Decontamination of Organic Pollutants from Aqueous Media Using Polymer-Free Bioinspired Materials

Our paper was accepted last week in a journal of the American Chemical Society; ACS Sustainable Chemistry.

This work focuses on the decontamination of organic pollutants in water using bio-inspired materials derived from nucleic acids. A communication should be made at the level of CBRS (INC) and UB in the near future.

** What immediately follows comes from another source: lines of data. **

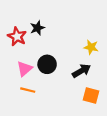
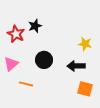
pink triangle: (25, 69) -> (11, 64), moved
black arrow: (81, 71) -> (76, 66), turned -150

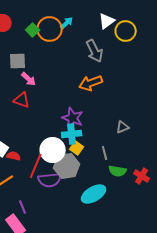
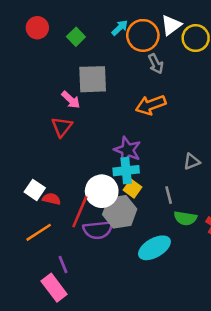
orange circle: (50, 29) -> (143, 35), moved
gray arrow: (95, 51) -> (156, 64), size x0.7
gray square: (18, 61) -> (93, 79), moved, size x1.4
red triangle: (22, 100) -> (62, 127), turned 48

Water is essential for human health and economic development due to its use in many areas such as food, sanitation, agriculture or energy etc. The presence of organic pollutants in water such as residues from pharmaceutical molecules, cosmetics, pesticides, endocrine disruptors represent a major problem for humans and their environment. Today, despite the various processes currently used for wastewater treatment, the presence of these residual organic contaminants, even at low doses, remains a major concern for populations. The impact of these contaminants on humans and the environment is not yet fully understood, and water pollution is the subject of growing interest by health authorities around the world. New decontamination strategies are necessary to addres this major issue. In the contribution published in the journal of the American Chemical Society (ACS, Sustainable Chemistry & Engineering) an alternative to conventional decontamination systems is proposed. The work carried out by the ChemBioPharm team (ARNA UMR5320-INSERM U1212 laboratory) has demonstrated that bio-inspired materials derived from nucleic acids (nucleolipids, NL) can intimately and effectively trap residues of pharmaceuticals and / or pesticides in their aggregates. Noteworthy, these polymer-free biomaterials can also quantitatively decontaminate cocktails of organic pollutants including mixtures of pesticides and / or drugs. These promising results open up new perspectives in wastewater treatment.